ISIS does not yet have capabilities to cripple critical infrastructure, steal state secrets or shut down major networks. With that, the vast majority of their attacks have been aimed at Western news and social media websites. In January 2015, a group calling itself Cyber Caliphate hijacked the Twitter and YouTube accounts of the US Military Central Command. The Newsweek Twitter account, International Business Times website, as well as the official Taylor Swift Twitter account were also victims of this group. The purpose of such Internet vandalism is to draw global attention to their cause. News and social media websites with large user-bases will therefore remain at greatest risk of attack by ISIS-affiliated groups.


Current cyber attacks of ISIS-affiliated groups do not pose direct threats to US industry or critical infrastructure. Yet, ISIS continues to inspire sophisticated hacktivist groups such as AnonGhost. These groups aggressively use the Internet to promote their radical ideology and evoke “with us or against us” sentiments among Muslims and non-Muslims alike.
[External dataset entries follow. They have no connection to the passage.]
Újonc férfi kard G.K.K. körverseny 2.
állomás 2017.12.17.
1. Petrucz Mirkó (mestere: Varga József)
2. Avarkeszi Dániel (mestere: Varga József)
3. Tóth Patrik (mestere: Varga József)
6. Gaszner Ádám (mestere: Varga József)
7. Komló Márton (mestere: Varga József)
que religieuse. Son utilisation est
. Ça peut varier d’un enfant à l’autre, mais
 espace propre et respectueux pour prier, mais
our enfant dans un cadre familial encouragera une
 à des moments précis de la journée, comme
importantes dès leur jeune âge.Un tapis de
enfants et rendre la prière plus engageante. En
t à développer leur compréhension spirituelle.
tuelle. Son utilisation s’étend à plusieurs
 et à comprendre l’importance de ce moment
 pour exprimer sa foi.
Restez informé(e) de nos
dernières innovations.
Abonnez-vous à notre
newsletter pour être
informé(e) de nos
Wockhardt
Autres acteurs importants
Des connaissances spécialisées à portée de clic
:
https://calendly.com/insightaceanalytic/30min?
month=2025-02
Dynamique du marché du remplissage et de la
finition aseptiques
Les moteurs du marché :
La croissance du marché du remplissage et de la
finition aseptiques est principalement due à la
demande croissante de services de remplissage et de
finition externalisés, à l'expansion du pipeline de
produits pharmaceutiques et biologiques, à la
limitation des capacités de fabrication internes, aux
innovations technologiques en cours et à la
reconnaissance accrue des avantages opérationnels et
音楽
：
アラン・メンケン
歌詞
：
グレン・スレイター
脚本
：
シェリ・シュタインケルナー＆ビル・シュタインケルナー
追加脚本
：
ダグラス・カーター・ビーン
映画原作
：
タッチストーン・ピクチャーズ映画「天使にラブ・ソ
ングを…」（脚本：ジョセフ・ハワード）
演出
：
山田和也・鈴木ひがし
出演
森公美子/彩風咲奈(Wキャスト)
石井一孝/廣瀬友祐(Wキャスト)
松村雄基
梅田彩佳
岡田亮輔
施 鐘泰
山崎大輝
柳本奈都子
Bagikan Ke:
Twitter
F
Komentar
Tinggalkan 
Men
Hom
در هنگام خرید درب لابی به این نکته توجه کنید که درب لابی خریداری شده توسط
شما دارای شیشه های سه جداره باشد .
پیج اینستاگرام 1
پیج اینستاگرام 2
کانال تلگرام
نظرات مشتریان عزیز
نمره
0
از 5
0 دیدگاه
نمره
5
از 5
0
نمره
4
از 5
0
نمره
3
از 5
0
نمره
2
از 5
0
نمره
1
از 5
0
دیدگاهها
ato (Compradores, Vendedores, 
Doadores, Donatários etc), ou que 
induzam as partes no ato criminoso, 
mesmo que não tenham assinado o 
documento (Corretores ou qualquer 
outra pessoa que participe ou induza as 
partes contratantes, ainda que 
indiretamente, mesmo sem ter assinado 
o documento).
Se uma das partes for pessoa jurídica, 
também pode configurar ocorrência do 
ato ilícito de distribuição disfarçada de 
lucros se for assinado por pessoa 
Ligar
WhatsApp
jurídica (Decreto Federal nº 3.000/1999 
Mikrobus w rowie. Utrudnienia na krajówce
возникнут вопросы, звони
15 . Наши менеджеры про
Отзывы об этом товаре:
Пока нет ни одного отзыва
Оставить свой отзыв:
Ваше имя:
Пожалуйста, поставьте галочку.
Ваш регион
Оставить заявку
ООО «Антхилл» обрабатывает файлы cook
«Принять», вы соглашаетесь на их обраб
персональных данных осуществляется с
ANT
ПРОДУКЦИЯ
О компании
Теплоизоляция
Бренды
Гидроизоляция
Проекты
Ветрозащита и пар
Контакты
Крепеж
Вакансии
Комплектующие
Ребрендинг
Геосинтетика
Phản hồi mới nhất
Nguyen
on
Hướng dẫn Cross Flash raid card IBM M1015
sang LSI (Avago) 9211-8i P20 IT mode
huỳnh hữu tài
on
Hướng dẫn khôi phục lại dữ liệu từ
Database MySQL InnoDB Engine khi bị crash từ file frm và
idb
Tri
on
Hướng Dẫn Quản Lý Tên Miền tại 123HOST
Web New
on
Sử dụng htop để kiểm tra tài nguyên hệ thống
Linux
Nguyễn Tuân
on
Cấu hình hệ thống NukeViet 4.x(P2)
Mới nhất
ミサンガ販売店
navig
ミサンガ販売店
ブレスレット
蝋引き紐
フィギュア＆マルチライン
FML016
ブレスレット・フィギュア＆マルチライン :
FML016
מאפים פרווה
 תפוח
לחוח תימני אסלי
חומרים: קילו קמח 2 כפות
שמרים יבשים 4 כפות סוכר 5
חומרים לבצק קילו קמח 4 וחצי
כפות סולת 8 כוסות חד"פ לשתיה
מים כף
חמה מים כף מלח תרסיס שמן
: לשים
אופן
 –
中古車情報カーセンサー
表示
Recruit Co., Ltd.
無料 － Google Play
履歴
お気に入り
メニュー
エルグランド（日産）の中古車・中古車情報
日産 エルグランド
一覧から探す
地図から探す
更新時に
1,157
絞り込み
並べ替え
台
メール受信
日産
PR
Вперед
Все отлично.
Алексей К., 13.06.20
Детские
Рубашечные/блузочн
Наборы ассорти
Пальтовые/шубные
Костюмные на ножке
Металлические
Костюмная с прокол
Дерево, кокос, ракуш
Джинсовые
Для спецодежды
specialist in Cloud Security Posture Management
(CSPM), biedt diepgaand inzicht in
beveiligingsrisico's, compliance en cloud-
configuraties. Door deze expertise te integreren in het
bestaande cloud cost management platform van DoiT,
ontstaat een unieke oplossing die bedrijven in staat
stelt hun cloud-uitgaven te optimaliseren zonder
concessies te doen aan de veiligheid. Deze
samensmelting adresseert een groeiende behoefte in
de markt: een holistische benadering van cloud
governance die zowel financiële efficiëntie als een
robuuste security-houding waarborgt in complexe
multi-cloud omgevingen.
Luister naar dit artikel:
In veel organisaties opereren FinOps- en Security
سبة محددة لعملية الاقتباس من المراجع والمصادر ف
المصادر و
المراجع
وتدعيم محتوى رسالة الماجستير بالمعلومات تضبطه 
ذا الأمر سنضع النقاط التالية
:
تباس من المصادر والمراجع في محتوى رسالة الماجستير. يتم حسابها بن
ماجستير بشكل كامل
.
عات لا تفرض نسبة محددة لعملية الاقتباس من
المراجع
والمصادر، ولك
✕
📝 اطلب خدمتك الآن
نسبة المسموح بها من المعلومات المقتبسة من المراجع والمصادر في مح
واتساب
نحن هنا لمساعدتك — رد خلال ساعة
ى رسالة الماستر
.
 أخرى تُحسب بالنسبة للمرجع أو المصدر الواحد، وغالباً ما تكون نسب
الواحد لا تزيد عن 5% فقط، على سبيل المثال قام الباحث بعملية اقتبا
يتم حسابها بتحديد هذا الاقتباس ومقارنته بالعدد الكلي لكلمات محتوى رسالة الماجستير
In a matter of two years, due in part to social media expertize, ISIS grew to be one of the most formidable terrorist organizations. Hundreds of new recruits continue to join ISIS each month. With social media accounts numbering in the tens of thousands spreading jihadist ideology, the group will likely continue recruiting highly-skilled sympathizers. A large part of the danger will be its ability to inspire attacks from these supporters. Such diffuse and unconnected networks of ISIS-affiliates will remain difficult to monitor.

The online threat posed by extremists was part of the motivation for a security pact announced in May 2015 between the White House and Gulf states. The pact will focus on securing infrastructure and providing cyber training. US officials also plan to work with partner states to expand joint exercises involving potential cyber warfare scenarios. ISIS has and continues to prove that terrorists are able to continually reinvent themselves online to further their goals.